Teton_Bound Teton_Bound writes: I have a Holtey blade in my 9 1/2 block plane and I am pretty sure it is PM (sintered). It is a very nice blade but I’m not sure if it is noticeably better w/respect to the edge than my Lie-Nielsen planes. It is just over 1/8” thick and had to be shoe-horned into the plane. I suspect I will upgrade the plane at some point and keep the blade (it retailed for $85 ish dollars 5-7 years ago). I can tell the difference between my old Stanley 750 chisels and my Lei-Nielsen chisels. I work everything from spruce and cedar to silica laden Anegre and Bloodwood so I am always honing.

Anyway, I cannot afford to swap out all my chisels and plane irons so this is a bit moot for me.
Posted: 9:47 am on July 14th

Delphinus_06 Delphinus_06 writes: This isn't anything radically new. The process of making steel from powdered metals is called sintering and has been in use for quite a while. Veritas probably located suppliers and simply started testing of the available sintered tool steels. The key to their success will, as always, be the performance of the product in the hands of us woodworkers!
Posted: 8:03 am on July 14th

Mike03A3 Mike03A3 writes: PM is pretty common in turning tools. I have a couple and they do seem to go longer between sharpenings.
Posted: 7:56 am on July 14th

thetree3 thetree3 writes: The title seems a little disingenuous. Veritas may be testing and using it but doubtfully had anything at all to do with the development of the alloy.
Posted: 6:58 am on July 14th

RDCwood RDCwood writes: I have also heard the Lee Valley will sell replacement blades for other brand planes, like Stanley Baily's. That wil be excelent, since I have a few of these planes. But I think the price would be substantially higher than the best blades available now - Let's see.
It is with high quality products that we, in North America, can be the cheap imports and wee need to this in every field, not only with tools.
Posted: 6:48 am on July 14th

MWolfe MWolfe writes: I am excited to try out this new steel!
Posted: 6:45 am on July 14th

KRiley KRiley writes: maddogjoe This is not MIM...not even close.
Posted: 5:57 am on July 14th

maddogjoe maddogjoe writes: Some other manufacturers of high wear items made from MIM, metal injection moulding, have had very poor results as the hardened layer can be quite thin.

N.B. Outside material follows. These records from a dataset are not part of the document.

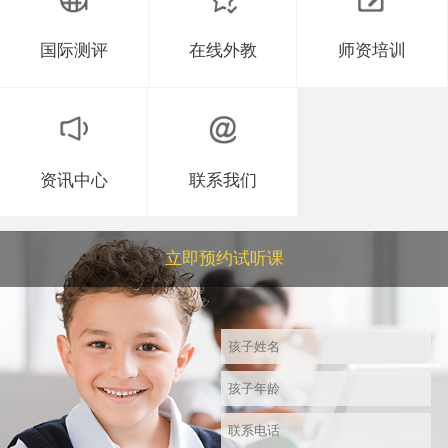
国际测评
在线外教
师资培训
资讯中心
联系我们
立即预约试听课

Posted: 5:30 am on July 14th

thedude50 thedude50 writes: I have been hearing these would be on the market already. I don't think that this will be a surprise to the high end blade manufactures Like IBC and Hock. I have had good luck with the IBC blades myself and I would think that IBC has looked into new steel compounds as well. I have a feeling that it Veritas moves any slower the Chinese will beat them to the punch. not to mention what Lie Nelson has in the works.
Posted: 4:00 am on July 13th

elcff elcff writes: I will be extremely anxious to try these out. I have been considering purchasing a BU smooth plane from them and maybe I will hold out and see if they make one with these new irons availible.
Posted: 6:53 pm on July 11th

beem beem writes: This is very cool. It's nice to see the current strides in nanotechnology directly reaching woodworkers. And there's perhaps a bit of irony in all of this too. The most *technologically* advanced tools in the woodworker's shop may be hand tools rather than power tools.